90 milliards de dollars s'évaporent d'Afrique tous les ans

90 milliards de dollars s'évaporent d'Afrique tous les ans

88,6 milliards de dollars. Cette valeur estimée, mais sûrement supérieure dans les faits, selon la Conférence des Nations unies sur le commerce et le développement (Cnuced), ne concerne que les capitaux ayant quitté les pays africains. De façon physique, mais surtout sous forme de manque à gagner fiscal. En clair, le continent n'a pas profité à sa juste valeur des richesses qu'il a produites. Fort de ce chiffre, le rapport de la Cnuced met en avant un paradoxe. L'Afrique, réputée pauvre, donne plus qu'elle ne reçoit ! En effet, l'aide au développement en Afrique, fournie par les pays riches, s'établit annuellement à 48 milliards de dollars. Soit la moitié de la fuite des capitaux.

Evasion fiscale

Il ne s'agit bien évidemment que d'une estimation, puisqu'il est question d'opérations illégales et donc secrètes. "Objectivement, il serait pratiquement impossible d'acquérir une information complète sur les flux financiers illicites en raison précisément de leur nature illicite, puisque ceux qui sont responsables de ces flux prennent délibérément et systématiquement des mesures pour les dissimuler"écrivait en 2015 Thabo Mbeki, président du Groupe de haut niveau de la Commission économique pour l'Afrique (CEA) au sein de l'ONU. Le groupe a été créé en 2011, afin de fournir des éléments aux gouvernants pour tenter d'endiguer (...)

Les racines du mal

La Cnuced regroupe ces malversations sous l'appellation de flux financiers illicites (FFI). Les sources sont globalement classées en trois catégories : les activités criminelles, les activités commerciales et la corruption. Si la contrebande est connue et la corruption régulièrement dénoncée faute d'être combattue, c'est dans le domaine commercial que les flux financiers illicites sont les plus importants.

Dans ce domaine, la fausse facturation est l'élément essentiel de la fraude. Elle consiste à minimiser les volumes ou les prix afin de réduire les taxes qui sont dues. Selon le rapport, le manque à gagner fiscal s'élève chaque année entre 30 et 52 milliards de dollars.

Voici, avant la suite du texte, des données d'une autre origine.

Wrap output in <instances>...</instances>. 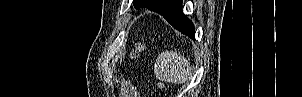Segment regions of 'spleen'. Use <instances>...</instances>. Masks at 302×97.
Wrapping results in <instances>:
<instances>
[{
    "mask_svg": "<svg viewBox=\"0 0 302 97\" xmlns=\"http://www.w3.org/2000/svg\"><path fill=\"white\" fill-rule=\"evenodd\" d=\"M156 78L166 82L184 83L191 71L190 62L176 51L162 53L154 67Z\"/></svg>",
    "mask_w": 302,
    "mask_h": 97,
    "instance_id": "1",
    "label": "spleen"
}]
</instances>
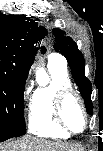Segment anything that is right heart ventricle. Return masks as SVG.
I'll use <instances>...</instances> for the list:
<instances>
[{
  "label": "right heart ventricle",
  "mask_w": 103,
  "mask_h": 151,
  "mask_svg": "<svg viewBox=\"0 0 103 151\" xmlns=\"http://www.w3.org/2000/svg\"><path fill=\"white\" fill-rule=\"evenodd\" d=\"M50 83L38 86L31 94L28 112V128L33 135L50 139H68L70 134L60 128L53 117V105L56 93L71 88L66 67L48 64Z\"/></svg>",
  "instance_id": "right-heart-ventricle-1"
}]
</instances>
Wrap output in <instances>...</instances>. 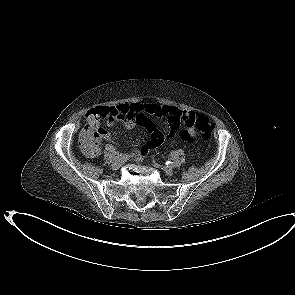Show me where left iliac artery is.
<instances>
[{
    "mask_svg": "<svg viewBox=\"0 0 295 295\" xmlns=\"http://www.w3.org/2000/svg\"><path fill=\"white\" fill-rule=\"evenodd\" d=\"M168 167H173V162L171 161H166L165 163Z\"/></svg>",
    "mask_w": 295,
    "mask_h": 295,
    "instance_id": "left-iliac-artery-1",
    "label": "left iliac artery"
}]
</instances>
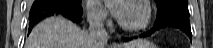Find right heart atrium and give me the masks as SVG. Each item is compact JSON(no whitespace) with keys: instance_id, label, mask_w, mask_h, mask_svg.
Returning <instances> with one entry per match:
<instances>
[{"instance_id":"1","label":"right heart atrium","mask_w":213,"mask_h":48,"mask_svg":"<svg viewBox=\"0 0 213 48\" xmlns=\"http://www.w3.org/2000/svg\"><path fill=\"white\" fill-rule=\"evenodd\" d=\"M87 18L95 27H102L107 22V15L96 1L86 3Z\"/></svg>"}]
</instances>
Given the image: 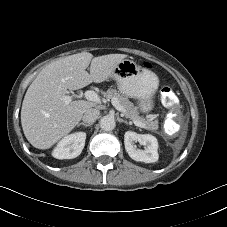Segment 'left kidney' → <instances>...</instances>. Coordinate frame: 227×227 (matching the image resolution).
Segmentation results:
<instances>
[{
    "mask_svg": "<svg viewBox=\"0 0 227 227\" xmlns=\"http://www.w3.org/2000/svg\"><path fill=\"white\" fill-rule=\"evenodd\" d=\"M139 142L145 146L144 150H139L133 145ZM125 150L128 155L135 161L154 163L158 160V142L157 139L150 134H137L133 131H127L124 135Z\"/></svg>",
    "mask_w": 227,
    "mask_h": 227,
    "instance_id": "obj_1",
    "label": "left kidney"
}]
</instances>
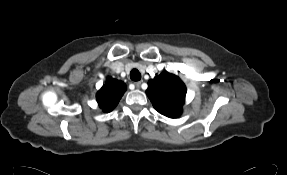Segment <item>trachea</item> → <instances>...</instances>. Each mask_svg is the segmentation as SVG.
Wrapping results in <instances>:
<instances>
[{"instance_id": "obj_1", "label": "trachea", "mask_w": 287, "mask_h": 175, "mask_svg": "<svg viewBox=\"0 0 287 175\" xmlns=\"http://www.w3.org/2000/svg\"><path fill=\"white\" fill-rule=\"evenodd\" d=\"M130 78L133 81H139L141 79V74L137 69H133L130 72Z\"/></svg>"}]
</instances>
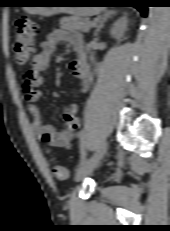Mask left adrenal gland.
<instances>
[{
  "mask_svg": "<svg viewBox=\"0 0 170 231\" xmlns=\"http://www.w3.org/2000/svg\"><path fill=\"white\" fill-rule=\"evenodd\" d=\"M115 11H107L103 14V16L101 17L100 21H99V25L97 26L95 32H94V36L97 37L100 30L104 27L105 22L110 19L113 15H115Z\"/></svg>",
  "mask_w": 170,
  "mask_h": 231,
  "instance_id": "1",
  "label": "left adrenal gland"
}]
</instances>
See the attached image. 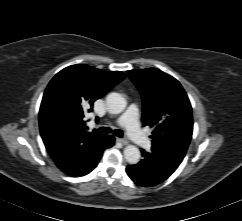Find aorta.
Instances as JSON below:
<instances>
[{
    "mask_svg": "<svg viewBox=\"0 0 242 221\" xmlns=\"http://www.w3.org/2000/svg\"><path fill=\"white\" fill-rule=\"evenodd\" d=\"M106 104L111 113L119 114L126 108L127 102L120 93L112 92L107 96ZM123 152L128 163L137 164L139 162L140 150L135 145H127Z\"/></svg>",
    "mask_w": 242,
    "mask_h": 221,
    "instance_id": "1",
    "label": "aorta"
}]
</instances>
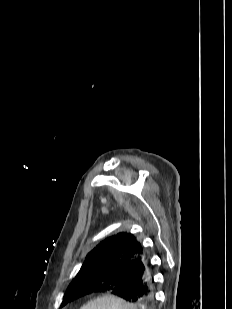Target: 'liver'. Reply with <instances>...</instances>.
<instances>
[{
  "instance_id": "obj_1",
  "label": "liver",
  "mask_w": 232,
  "mask_h": 309,
  "mask_svg": "<svg viewBox=\"0 0 232 309\" xmlns=\"http://www.w3.org/2000/svg\"><path fill=\"white\" fill-rule=\"evenodd\" d=\"M80 309H137V307L116 296L105 295L88 302Z\"/></svg>"
}]
</instances>
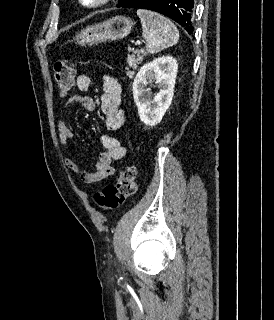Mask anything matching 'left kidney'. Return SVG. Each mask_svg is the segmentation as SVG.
Here are the masks:
<instances>
[{
  "label": "left kidney",
  "instance_id": "1",
  "mask_svg": "<svg viewBox=\"0 0 274 320\" xmlns=\"http://www.w3.org/2000/svg\"><path fill=\"white\" fill-rule=\"evenodd\" d=\"M178 64L172 56L156 58L140 68L133 82L134 102L138 108L141 122L146 126L160 124L166 110H168L175 88ZM158 84V94H151L146 90L148 84Z\"/></svg>",
  "mask_w": 274,
  "mask_h": 320
}]
</instances>
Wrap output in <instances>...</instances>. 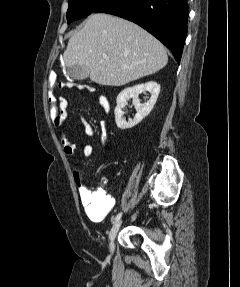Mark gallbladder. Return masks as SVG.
Listing matches in <instances>:
<instances>
[{
    "label": "gallbladder",
    "instance_id": "obj_1",
    "mask_svg": "<svg viewBox=\"0 0 240 287\" xmlns=\"http://www.w3.org/2000/svg\"><path fill=\"white\" fill-rule=\"evenodd\" d=\"M65 75L70 80H84L89 77V70L85 66L73 65L66 68Z\"/></svg>",
    "mask_w": 240,
    "mask_h": 287
}]
</instances>
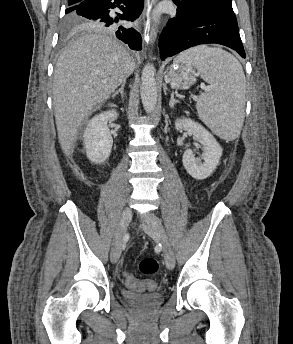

Les industries extractives sont, de loin, les plus concernées et en particulier le pétrole, qui représente plus de la moitié (56%) de ces flux illicites. A noter que tous les secteurs d'activité sont touchés, y compris la pêche qui arrive au 10e rang. Preuve de l'étendue des malversations.

A qui profite le crime ?

Le rapport insiste sur l'impact, de cette fuite des moyens financiers, sur les populations. Bien évidemment, les politiques de développement sont contrariées par ce manque de ressources financières. La Cnuced dénonce une "hémorragie fiscale", qui prive les pays "des ressources nécessaires au financement des dépenses de développement". Ainsi, note le rapport, en Afrique, "un sixième des recettes publiques provient de l’impôt sur les sociétés (pour un total de 67 milliards de dollars en 2015) et le coût de l’évasion fiscale représente environ le dixième de ce total".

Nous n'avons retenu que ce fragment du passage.